Tuesday, March 27, 2007

Season of Mists

Ah Britain in the Spring. Yesterday was warm enough for me to switch the fan to blue, today my breath hung in the air. Mist lay on the streets as I left this morning, I pulled out of my house and joined the queue for the town. I had seen a couple of cars before me using a nearby road as a turning point to whistle back past me in an effort to cheat the line. Two cars ahead a Land-Rover wannabe did a turn in the road, bumped up the opposite kerb onto the pavement and over the grass. I decided to stay put.

We moved forward surprisingly quickly given the behaviour of some drivers, a couple of times cars couldn't pull out of one of the junctions to join the queue as some of its members had decided to leave a gap of a couple of car lengths between themselves. A dearth of traffic in both directions made up for that though. I wanted to turn right so I pulled over to the left; odd you might think, but it was either that or shudder my way over a set of potholes that had strung themselves across the junction entrance. Then it was just sitting, waiting.

Movement in the side-mirror alerted me to the bicycle. I was out from the pavement, but I could spare another couple of inches and edged over. An attractive women in a tight pair of trousers headed past before being stopped a few cars up by someone who seemed to want to get intimate with a drain. She edged past carefully.

At a certain point the traffic picks up, I nipped forward and the car gave a jolt as I went through something next to Areley Lane. I looked back to see, but a cold 4x4 had pulled out sharply behind me it's engine making a noise like a strangled car-alarm on helium. I spotted the Land-Rover wannabe 4 cars behind, those are the chances you take around here he could just as well have been 4 cars ahead.

Then we were moving the queue jumping forward like a jack-rabbit, out of first into second into third. Reaching the lights on the bridge the queue before me stalled stuck on the wrong side of the road. I declined to join them and waited at the lights. For my reward they turned red and the queue started forward. I eased the car back a little; I was on the right side of the road, but close to the edge and I'd seen only the other day the effect that had on a Londis van trying to squeeze its bulk through the narrow passage.

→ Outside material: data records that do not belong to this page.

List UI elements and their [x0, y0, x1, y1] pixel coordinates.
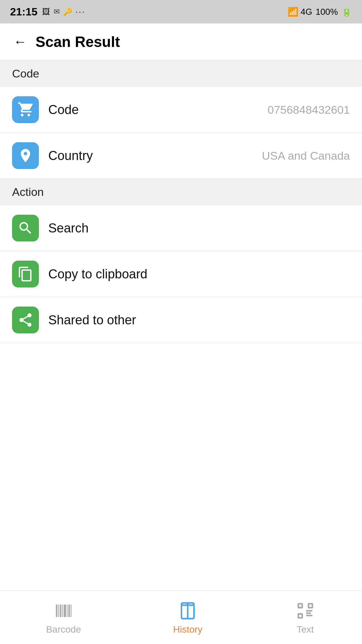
search-icon — [17, 220, 34, 236]
country-item[interactable]: Country USA and Canada — [0, 133, 362, 179]
bottom-nav: Barcode History Text — [0, 590, 362, 644]
scan-text-icon — [296, 601, 315, 620]
code-label: Code — [48, 103, 261, 117]
location-icon-wrap — [12, 142, 39, 169]
svg-rect-11 — [298, 614, 302, 618]
svg-rect-0 — [56, 604, 57, 617]
status-bar-left: 21:15 🖼 ✉ 🔑 ··· — [10, 6, 85, 18]
share-icon-wrap — [12, 307, 39, 333]
text-nav-label: Text — [297, 624, 314, 635]
page-title: Scan Result — [36, 34, 120, 50]
copy-icon — [17, 266, 34, 282]
copy-item[interactable]: Copy to clipboard — [0, 251, 362, 297]
svg-rect-10 — [308, 604, 312, 608]
cart-icon — [17, 102, 34, 118]
status-icons: 🖼 ✉ 🔑 ··· — [42, 6, 85, 17]
search-label: Search — [48, 221, 350, 235]
search-item[interactable]: Search — [0, 205, 362, 251]
svg-rect-1 — [58, 604, 59, 617]
barcode-nav-icon — [53, 600, 74, 622]
app-bar: ← Scan Result — [0, 23, 362, 60]
search-icon-wrap — [12, 215, 39, 241]
svg-rect-6 — [68, 604, 70, 617]
share-item[interactable]: Shared to other — [0, 297, 362, 343]
code-section-label: Code — [12, 67, 39, 80]
nav-item-text[interactable]: Text — [285, 597, 326, 638]
share-label: Shared to other — [48, 313, 350, 327]
share-icon — [17, 312, 34, 328]
key-icon: 🔑 — [63, 7, 72, 16]
action-section-header: Action — [0, 179, 362, 205]
action-section-label: Action — [12, 185, 44, 198]
country-label: Country — [48, 149, 255, 163]
back-arrow-icon: ← — [13, 34, 27, 49]
status-bar-right: 📶 4G 100% 🔋 — [288, 7, 352, 17]
back-button[interactable]: ← — [10, 32, 30, 52]
dots-icon: ··· — [75, 6, 85, 17]
history-nav-icon — [177, 600, 198, 622]
location-icon — [17, 148, 34, 164]
barcode-icon — [54, 601, 73, 620]
svg-rect-9 — [298, 604, 302, 608]
svg-rect-4 — [64, 604, 66, 617]
svg-rect-5 — [67, 604, 67, 617]
nav-item-barcode[interactable]: Barcode — [36, 597, 91, 638]
code-value: 0756848432601 — [267, 103, 350, 116]
svg-rect-2 — [60, 604, 61, 617]
status-time: 21:15 — [10, 6, 38, 18]
mail-icon: ✉ — [54, 7, 60, 16]
code-item[interactable]: Code 0756848432601 — [0, 87, 362, 133]
barcode-nav-label: Barcode — [46, 624, 81, 635]
code-section-header: Code — [0, 60, 362, 87]
battery-icon: 🔋 — [341, 7, 352, 17]
country-value: USA and Canada — [262, 149, 350, 162]
photo-icon: 🖼 — [42, 7, 50, 16]
svg-rect-7 — [71, 604, 71, 617]
copy-icon-wrap — [12, 261, 39, 287]
copy-label: Copy to clipboard — [48, 267, 350, 281]
signal-text: 📶 4G — [288, 7, 312, 17]
nav-item-history[interactable]: History — [163, 597, 213, 638]
cart-icon-wrap — [12, 96, 39, 123]
svg-rect-3 — [62, 604, 63, 617]
book-icon — [178, 601, 197, 620]
history-nav-label: History — [173, 624, 202, 635]
text-nav-icon — [295, 600, 316, 622]
status-bar: 21:15 🖼 ✉ 🔑 ··· 📶 4G 100% 🔋 — [0, 0, 362, 23]
battery-text: 100% — [316, 7, 338, 17]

A motorbike slipped past and pulled in before me the engine racing, angry at being halted for such petty reasons. The cars flowed towards me on and on, slowing as they approached for no good reason. The lights changed with three cars still to cross, they passed quickly and the lights stayed green as I raced the bike over the bridge.

I fixed my eyes on the crossing in Bridge Street, it'll change it's bound to. The green light mocked my thoughts as I reached High Street and was reunited with my compatriots from before.

Looking right York Street was choked; ahead High Street was snarled, a security van and a delivery van on the right both parked next to the "No Loading 8:30-9:00", another further up was parked on the left. The car in front started to signal left at the end of High Street. Are you pulling-in to get to the bank, turning left down the passage, or just informing the world that you're turning left down this left-turn only lane? I kept my distance and they pulled into the passage. The York Street shuffle had worked it's way down Lion Hill and round to the close the end of High Street and stretch back down Mitton Road. With two lanes in Vale Road closed we should be moving at a fair clip, instead cars dutifully stopped as always to see if they could pull in to the right-most lane.

Gilgal was clear as a bell and I chased the end of the Mitton Street queue down Worcester Road up to to and around the island and then down to the car-sales where it petered out. As always clear sailing from that point on.